Read original articleThe article discusses the strategic use of personality assessments in hiring processes, emphasizing the importance of understanding personality traits beyond traditional cognitive abilities. It highlights that while many employers overlook personality evaluations, these assessments can provide insights into potential risk factors for job performance. The author suggests that hiring managers should translate job requirements into meta skills and map these to personality traits, recognizing that certain traits can be both beneficial and detrimental depending on the role. For instance, high conscientiousness may be advantageous in strategic roles but could lead to inflexibility. Similarly, high agreeableness in leadership may hinder accountability. The article concludes that personality traits can manifest as strengths or weaknesses depending on the context, and effective interviewers should be aware of this duality to better assess candidates.
- Personality assessments can reveal potential risk factors in hiring.
- Mapping job requirements to personality traits helps identify suitable candidates.
- Certain traits may be beneficial in some roles but detrimental in others.
- Effective interviewers should recognize the dual nature of personality traits.
- Understanding candidates' strengths and weaknesses is crucial for optimal hiring decisions.
Taking ideal job traits negative and positive, converting it into correlative personality traits, and guessing the personality trait of the candidate is adding unnecessary abstraction layers with no benefit.
Or to put it another way, just interview the candidate for evidence of the positive and negative traits, don’t do the extra step of translating it into the language of personality theory because the translation is more vague, interpretable, and subjectively biased than the original data.
If you want to use personality traits, it should function as a time saver to quickly approximate candidates potential strengths and weaknesses, which you can hone into with more questioning. It is like alpha beta pruning, used to quickly identify the avenues of further questioning so your time is well spent.

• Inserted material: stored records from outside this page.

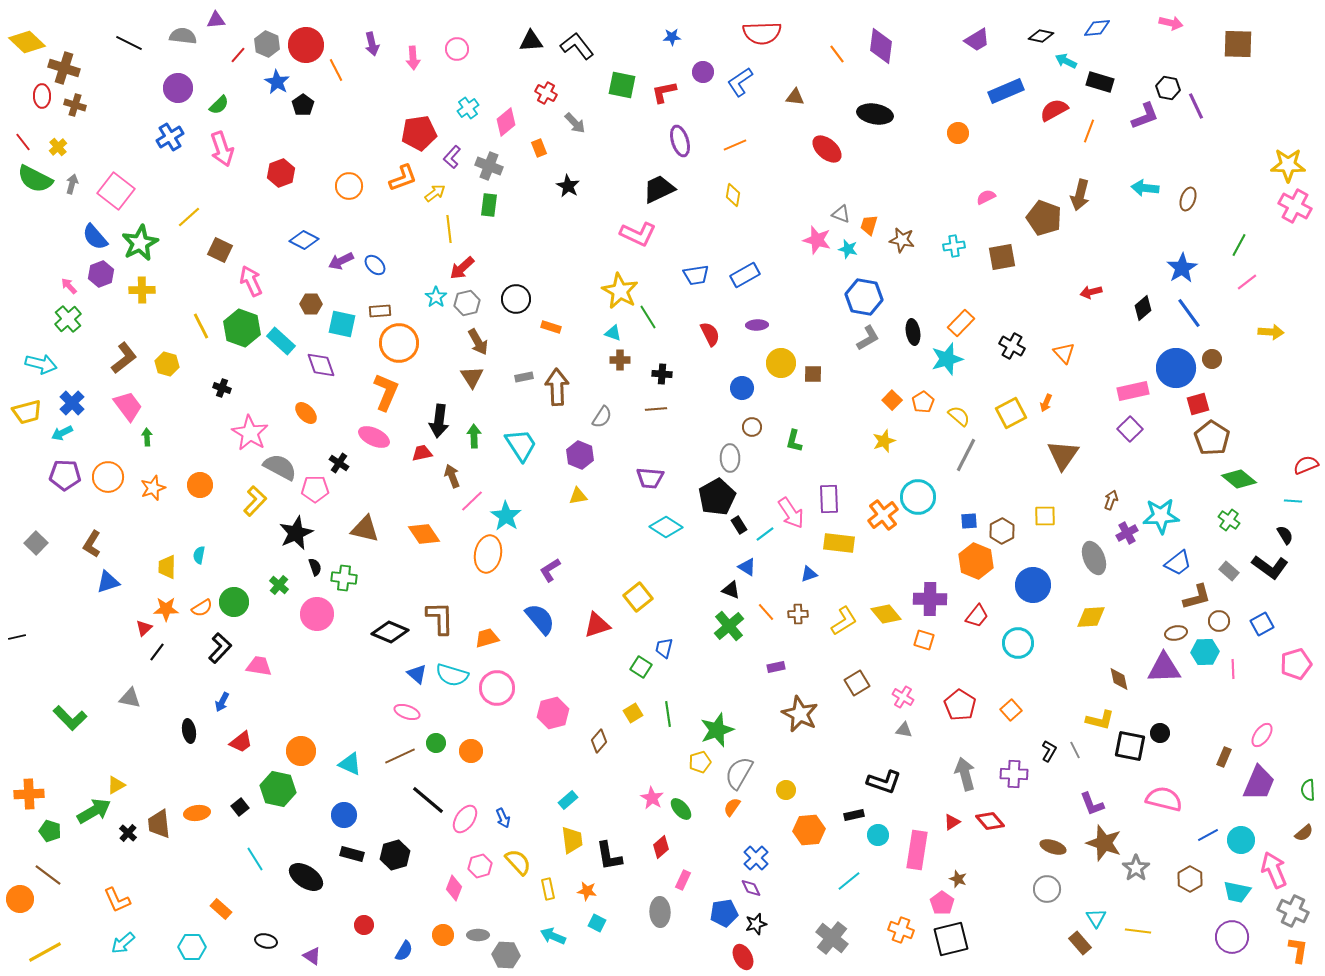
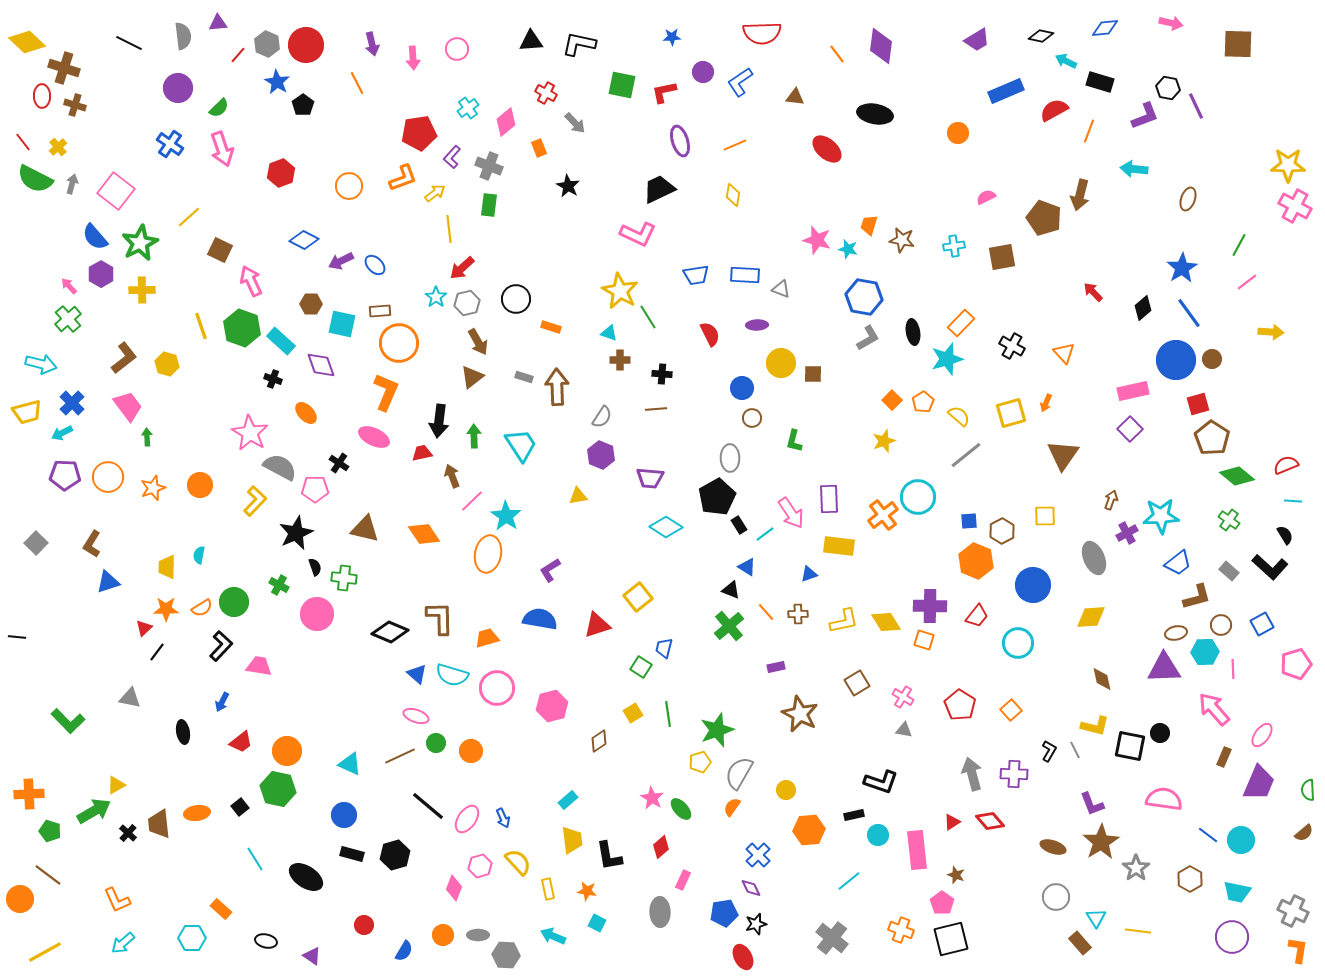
purple triangle at (216, 20): moved 2 px right, 3 px down
blue diamond at (1097, 28): moved 8 px right
gray semicircle at (183, 36): rotated 76 degrees clockwise
black L-shape at (577, 46): moved 2 px right, 2 px up; rotated 40 degrees counterclockwise
orange line at (336, 70): moved 21 px right, 13 px down
green semicircle at (219, 105): moved 3 px down
blue cross at (170, 137): moved 7 px down; rotated 24 degrees counterclockwise
cyan arrow at (1145, 188): moved 11 px left, 19 px up
gray triangle at (841, 214): moved 60 px left, 75 px down
purple hexagon at (101, 274): rotated 10 degrees counterclockwise
blue rectangle at (745, 275): rotated 32 degrees clockwise
red arrow at (1091, 292): moved 2 px right; rotated 60 degrees clockwise
yellow line at (201, 326): rotated 8 degrees clockwise
cyan triangle at (613, 333): moved 4 px left
blue circle at (1176, 368): moved 8 px up
brown triangle at (472, 377): rotated 25 degrees clockwise
gray rectangle at (524, 377): rotated 30 degrees clockwise
black cross at (222, 388): moved 51 px right, 9 px up
yellow square at (1011, 413): rotated 12 degrees clockwise
brown circle at (752, 427): moved 9 px up
purple hexagon at (580, 455): moved 21 px right
gray line at (966, 455): rotated 24 degrees clockwise
red semicircle at (1306, 465): moved 20 px left
green diamond at (1239, 479): moved 2 px left, 3 px up
yellow rectangle at (839, 543): moved 3 px down
black L-shape at (1270, 567): rotated 6 degrees clockwise
green cross at (279, 585): rotated 12 degrees counterclockwise
purple cross at (930, 599): moved 7 px down
yellow diamond at (886, 614): moved 8 px down; rotated 8 degrees clockwise
blue semicircle at (540, 619): rotated 40 degrees counterclockwise
yellow L-shape at (844, 621): rotated 20 degrees clockwise
brown circle at (1219, 621): moved 2 px right, 4 px down
black line at (17, 637): rotated 18 degrees clockwise
black L-shape at (220, 648): moved 1 px right, 2 px up
brown diamond at (1119, 679): moved 17 px left
pink ellipse at (407, 712): moved 9 px right, 4 px down
pink hexagon at (553, 713): moved 1 px left, 7 px up
green L-shape at (70, 718): moved 2 px left, 3 px down
yellow L-shape at (1100, 720): moved 5 px left, 6 px down
black ellipse at (189, 731): moved 6 px left, 1 px down
brown diamond at (599, 741): rotated 15 degrees clockwise
orange circle at (301, 751): moved 14 px left
gray arrow at (965, 774): moved 7 px right
black L-shape at (884, 782): moved 3 px left
pink semicircle at (1164, 799): rotated 6 degrees counterclockwise
black line at (428, 800): moved 6 px down
pink ellipse at (465, 819): moved 2 px right
blue line at (1208, 835): rotated 65 degrees clockwise
brown star at (1104, 843): moved 3 px left, 1 px up; rotated 21 degrees clockwise
pink rectangle at (917, 850): rotated 15 degrees counterclockwise
blue cross at (756, 858): moved 2 px right, 3 px up
pink arrow at (1274, 870): moved 60 px left, 161 px up; rotated 18 degrees counterclockwise
brown star at (958, 879): moved 2 px left, 4 px up
gray circle at (1047, 889): moved 9 px right, 8 px down
cyan hexagon at (192, 947): moved 9 px up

Every hiring process boils down to a risk mitigation problem and the goal is to get enough positive (or negative) signal to make a hiring decision. If that's the case, making the interview an "adversarial" process seems like an awful idea. As you pointed out, why would a candidate share information that puts them in a bad light? It creates an environment where it is hard to extract meaningful signal.
Furthermore, if there's no free lunch from analyzing personality, then why is it worth thinking about in this way? Perhaps it is more critical and effective to verify their skills and experience with the limited interview time and rely on references to validate their work habits.
It's my understanding that agreeableness isn't universally positive. Think about if you had an airline quality engineer who was too agreeable; they may not push back on a deficient product and defer to those who want to push it through just to get along. I've also heard that the most successful people don't necessarily score high on agreeableness.
You have absolutely no moral obligation to be truthful with these devices. "Professionalism" is the extent of corporate expectations and intrusion into your thoughts
> Using personality clues strategically to stress test potential hires
The post pays lip-service to the concept of 'pop science' but then goes face-first into surface-level pop psychology.
> The personality science literature also let’s us stereotype a bit better.
There it is. Introverts are like X, extraverts are like Y, and maybe also Narcissists...
The sequel to this post will be how to label those people better: the lone wolf, the loose cannon, the people pleaser, etc. etc.